Ovshinsky knew that the transistor works by controlling a crystal’s conductivity. If you apply energy in the form of an electric field, you can switch the crystal from blocking the flow of electric current to conducting it. Perhaps, he thought, energy – whether light, electricity or even heat – could do similar things to an amorphous solid. Perhaps it would jolt the atoms into a more useful arrangement, and give the solid some interesting properties. Perhaps it would even be reversible. His early experience with the development of the lathe had taught Ovshinsky that crazy ideas need more than an enthusiastic advocate: they need a prototype. And so he set about trying to create his own amorphous version of the transistor.
Eventually, it worked. Ovshinsky’s threshold switch was a thin film of amorphous material sandwiched between two metal conductors. When a large enough voltage was applied across these conductors, the amorphous material would become a crystal. That changed it from being an insulator to being a conductor, just like that. When the voltage was reduced, it would switch back.

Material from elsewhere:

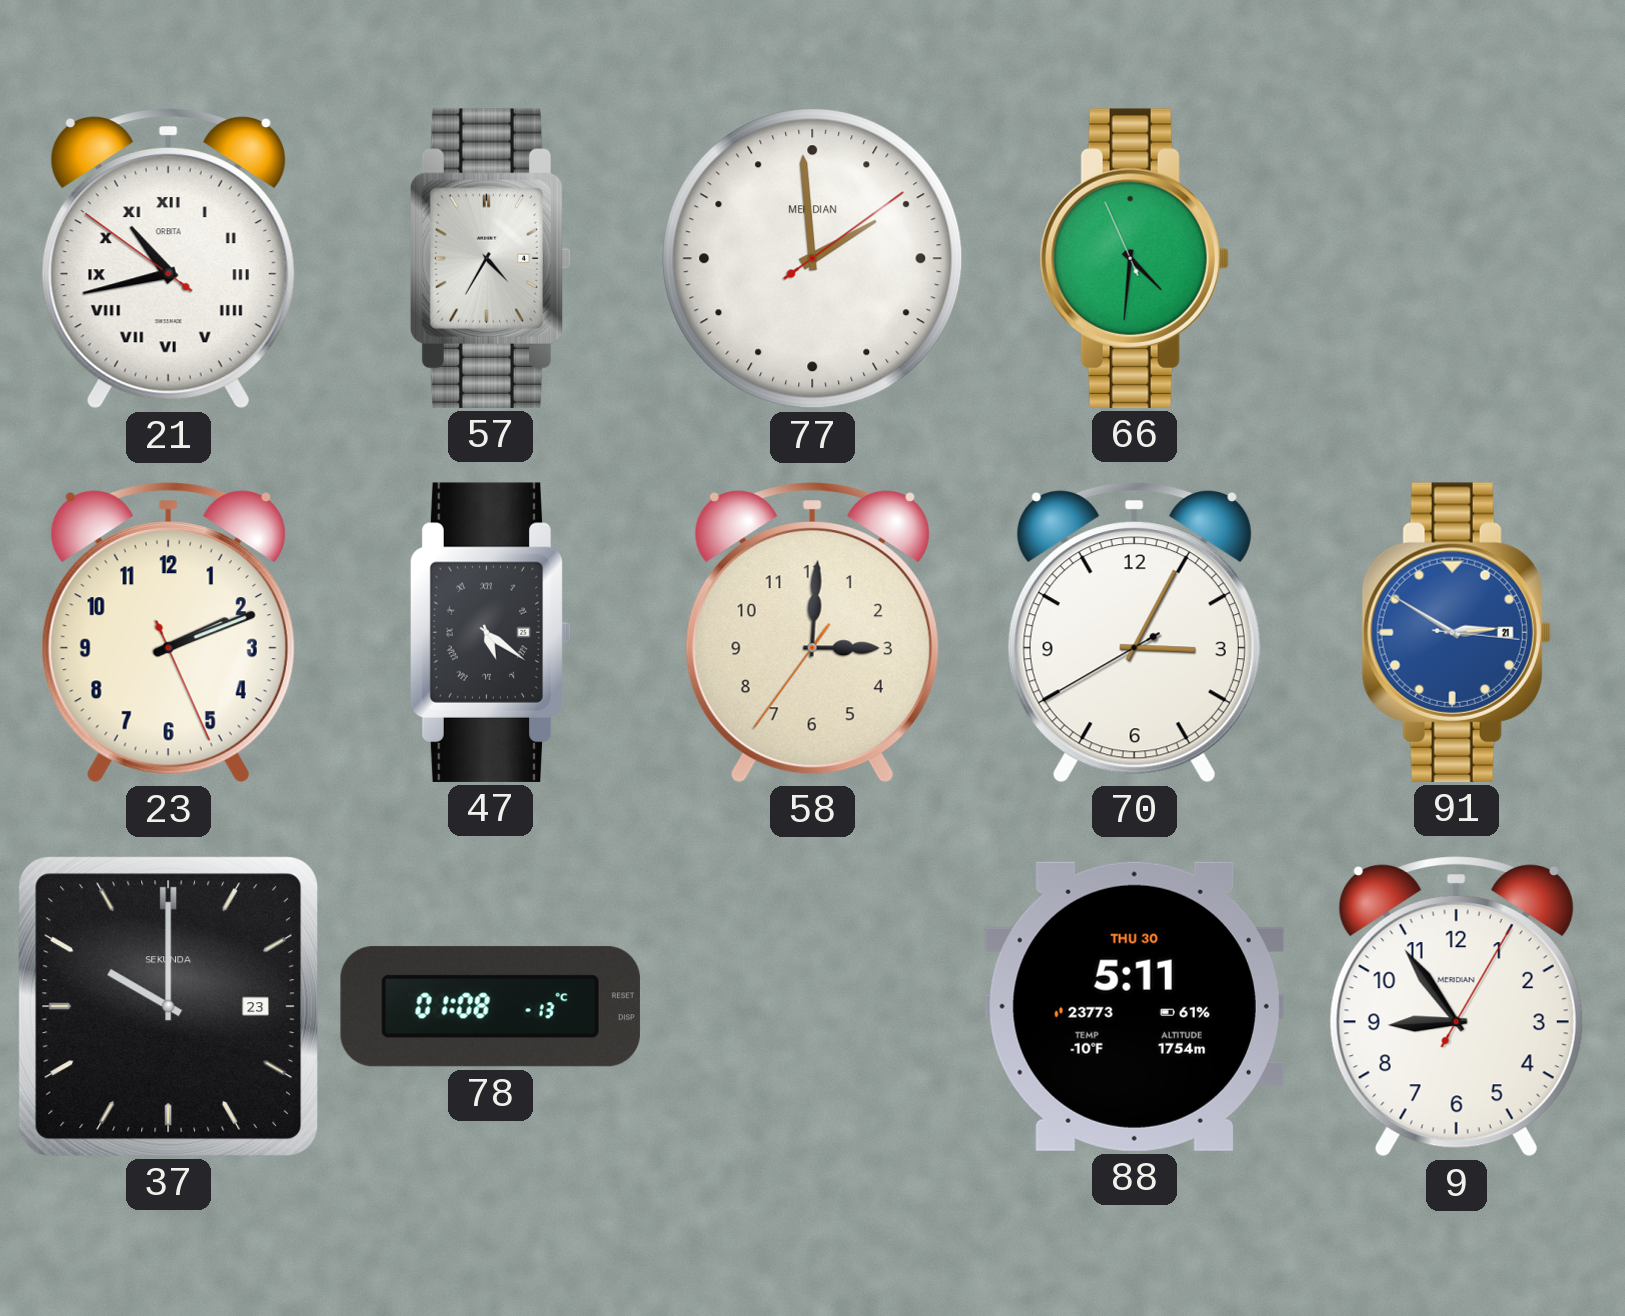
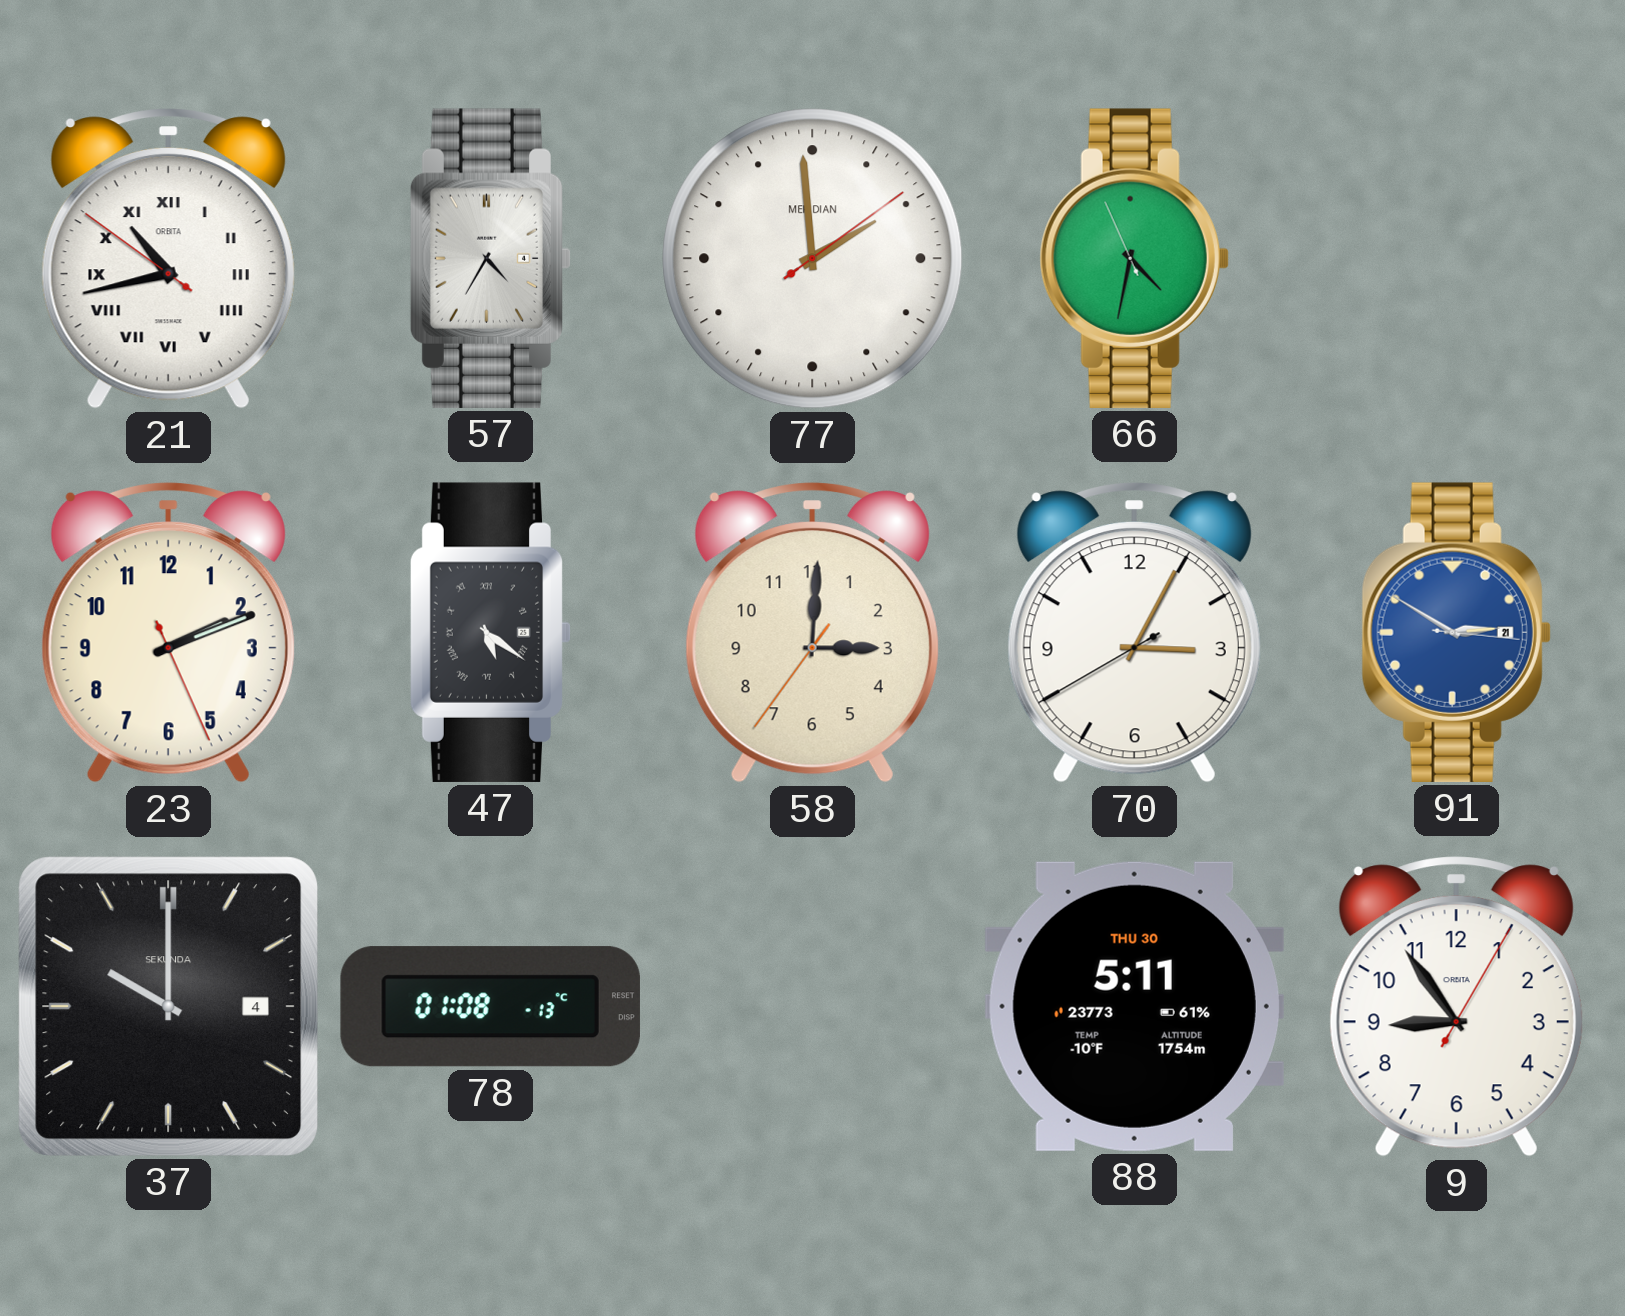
66: 4:30 -> 4:31
37 date: 23 -> 4
9 brand: MERIDIAN -> ORBITA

As if that wasn’t revolutionary enough, Ovshinsky created another material in which the switch between conducting and insulating states didn’t need a continuous flow of electrical power. You hit the material with a burst of electricity, and it went from one state to the other and would stay in whatever state you left it until you applied another voltage. The technology is a kind of non-volatile memory, the kind used in the memory sticks that you plug into your USB drive to transfer stored data. Ovshinsky’s patent has now been licensed by the chip-maker Intel, among others. In the United States of the 1960s, however, no one who mattered put any credence in Ovshinsky’s claims. Getting amorphous materials to switch between conducting and insulating states was thought to be impossible, so no one believed Ovshinsky when he said he had got it to work.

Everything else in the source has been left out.